「情報による安全保障」は平和憲法を持つ日本に不可欠

会見する土屋慶大教授

 

テーマ:サイバーセキュリティーと国際政治
会見者:土屋大洋慶応義塾大学教授
2013年1月25日@日本記者クラブ

 

●「サイバーセキュリティー」は学問としてまだ確立していない。国際スパイ博物館(ワシントンDC)は面白い。。国家安全上、「スパイ」は非常に重要だというメッセージ。2年ほど前に改装され、サイバーウォーのコーナーが新設された。サイバーセキュリティーはスパイと関係があり、それも戦争になりつつあるということを示唆するものだ。「テロ行為は自殺チョッキを着た少数の過激派だけから来るのではなく、コンピューターをほんの少し叩くことからも生じる。これは大量破壊兵器である」(オバマ大統領)

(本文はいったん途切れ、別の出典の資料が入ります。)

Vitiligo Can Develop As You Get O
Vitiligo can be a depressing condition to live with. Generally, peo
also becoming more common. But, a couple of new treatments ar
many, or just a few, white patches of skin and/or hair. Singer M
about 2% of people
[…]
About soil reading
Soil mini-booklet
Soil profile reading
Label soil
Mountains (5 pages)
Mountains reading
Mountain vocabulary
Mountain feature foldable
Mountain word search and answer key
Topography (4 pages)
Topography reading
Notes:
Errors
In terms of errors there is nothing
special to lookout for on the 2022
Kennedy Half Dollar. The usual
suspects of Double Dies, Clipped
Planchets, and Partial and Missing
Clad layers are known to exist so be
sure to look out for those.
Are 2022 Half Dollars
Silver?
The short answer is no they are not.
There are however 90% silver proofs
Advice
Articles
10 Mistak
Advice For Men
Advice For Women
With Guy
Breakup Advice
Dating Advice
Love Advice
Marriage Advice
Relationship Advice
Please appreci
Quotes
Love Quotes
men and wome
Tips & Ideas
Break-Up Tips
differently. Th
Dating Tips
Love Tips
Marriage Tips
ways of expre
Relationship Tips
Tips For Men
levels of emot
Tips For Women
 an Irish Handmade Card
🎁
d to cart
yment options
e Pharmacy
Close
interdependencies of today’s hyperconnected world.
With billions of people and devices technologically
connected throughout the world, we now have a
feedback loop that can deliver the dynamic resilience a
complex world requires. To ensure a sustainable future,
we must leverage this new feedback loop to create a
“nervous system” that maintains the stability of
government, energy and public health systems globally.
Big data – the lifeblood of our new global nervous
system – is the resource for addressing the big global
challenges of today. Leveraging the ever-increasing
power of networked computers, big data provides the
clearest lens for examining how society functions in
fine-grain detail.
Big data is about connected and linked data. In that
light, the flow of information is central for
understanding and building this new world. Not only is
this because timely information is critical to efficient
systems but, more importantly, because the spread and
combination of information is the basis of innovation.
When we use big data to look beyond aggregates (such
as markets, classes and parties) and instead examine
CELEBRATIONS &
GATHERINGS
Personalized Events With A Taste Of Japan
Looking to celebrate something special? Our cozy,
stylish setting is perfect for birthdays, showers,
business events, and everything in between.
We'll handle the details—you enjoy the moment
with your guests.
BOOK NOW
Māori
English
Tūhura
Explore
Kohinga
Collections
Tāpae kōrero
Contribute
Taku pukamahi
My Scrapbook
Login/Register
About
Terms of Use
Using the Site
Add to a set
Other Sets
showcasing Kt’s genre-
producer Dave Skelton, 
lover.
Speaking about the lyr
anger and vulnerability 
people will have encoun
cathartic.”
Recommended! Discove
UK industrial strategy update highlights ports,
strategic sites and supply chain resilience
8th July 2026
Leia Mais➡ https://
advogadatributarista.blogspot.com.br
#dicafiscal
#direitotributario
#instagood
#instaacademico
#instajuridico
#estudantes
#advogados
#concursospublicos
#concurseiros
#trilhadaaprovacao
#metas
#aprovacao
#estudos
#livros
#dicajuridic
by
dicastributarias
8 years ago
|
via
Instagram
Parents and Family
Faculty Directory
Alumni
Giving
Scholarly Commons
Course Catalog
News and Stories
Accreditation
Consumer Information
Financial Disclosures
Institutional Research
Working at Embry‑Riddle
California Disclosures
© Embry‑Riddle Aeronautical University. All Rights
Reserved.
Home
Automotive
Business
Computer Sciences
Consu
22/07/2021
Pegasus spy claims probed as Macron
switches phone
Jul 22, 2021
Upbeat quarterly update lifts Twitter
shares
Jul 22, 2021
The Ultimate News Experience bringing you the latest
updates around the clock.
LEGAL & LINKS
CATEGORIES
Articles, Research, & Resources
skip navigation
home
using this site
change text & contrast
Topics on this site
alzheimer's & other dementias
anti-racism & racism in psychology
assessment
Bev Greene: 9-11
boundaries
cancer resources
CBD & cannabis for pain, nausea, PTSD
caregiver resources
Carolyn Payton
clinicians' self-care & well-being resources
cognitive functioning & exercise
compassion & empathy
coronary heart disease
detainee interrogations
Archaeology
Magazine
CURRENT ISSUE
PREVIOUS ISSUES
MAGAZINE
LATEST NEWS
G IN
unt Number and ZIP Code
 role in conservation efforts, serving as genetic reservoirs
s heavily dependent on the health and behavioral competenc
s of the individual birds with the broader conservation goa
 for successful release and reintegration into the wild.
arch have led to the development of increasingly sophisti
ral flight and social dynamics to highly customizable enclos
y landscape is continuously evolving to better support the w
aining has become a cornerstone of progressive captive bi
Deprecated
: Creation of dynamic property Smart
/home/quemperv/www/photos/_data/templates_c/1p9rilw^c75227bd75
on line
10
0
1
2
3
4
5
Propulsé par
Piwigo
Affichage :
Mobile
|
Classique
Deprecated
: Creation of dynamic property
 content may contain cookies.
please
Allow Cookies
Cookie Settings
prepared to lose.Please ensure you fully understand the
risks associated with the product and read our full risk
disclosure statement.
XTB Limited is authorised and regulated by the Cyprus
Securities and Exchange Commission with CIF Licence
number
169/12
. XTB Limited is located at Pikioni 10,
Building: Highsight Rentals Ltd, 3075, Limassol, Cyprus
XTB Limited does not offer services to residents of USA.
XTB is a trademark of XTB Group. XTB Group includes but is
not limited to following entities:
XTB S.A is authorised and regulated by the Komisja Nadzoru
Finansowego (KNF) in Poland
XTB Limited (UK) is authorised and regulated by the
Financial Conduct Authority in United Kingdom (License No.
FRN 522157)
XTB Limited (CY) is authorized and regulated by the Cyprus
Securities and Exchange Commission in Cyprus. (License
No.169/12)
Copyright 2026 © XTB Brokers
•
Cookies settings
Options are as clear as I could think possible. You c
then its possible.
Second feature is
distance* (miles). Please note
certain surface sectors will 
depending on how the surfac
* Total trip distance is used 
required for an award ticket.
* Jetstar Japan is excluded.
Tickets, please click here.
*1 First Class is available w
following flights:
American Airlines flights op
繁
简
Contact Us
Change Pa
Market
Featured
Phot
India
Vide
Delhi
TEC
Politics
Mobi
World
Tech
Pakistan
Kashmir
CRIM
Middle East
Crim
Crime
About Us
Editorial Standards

●戦争だという言葉を使いつつも、直接には人は死んでいないが、潜在的にはその可能性があることをオバマ大統領は演説の中で言っている。「ハイテク暗殺者は米国を活動不能にすることができる。一発の銃弾も撃たず、一滴の血も流さずに。キーボードを叩くだけでアメリカに大きなインパクトを与えることができる」(ゲーリー・ハート氏)。

●サイバー攻撃の3形態。1つがDDoS(分散サービス拒否型攻撃=一斉に特定のターゲット目がけてアクセス仕掛ける)。尖閣問題勃発時(10年10月)の中国による攻撃がこれ。日本はネットワークを細くしてうまく対応した。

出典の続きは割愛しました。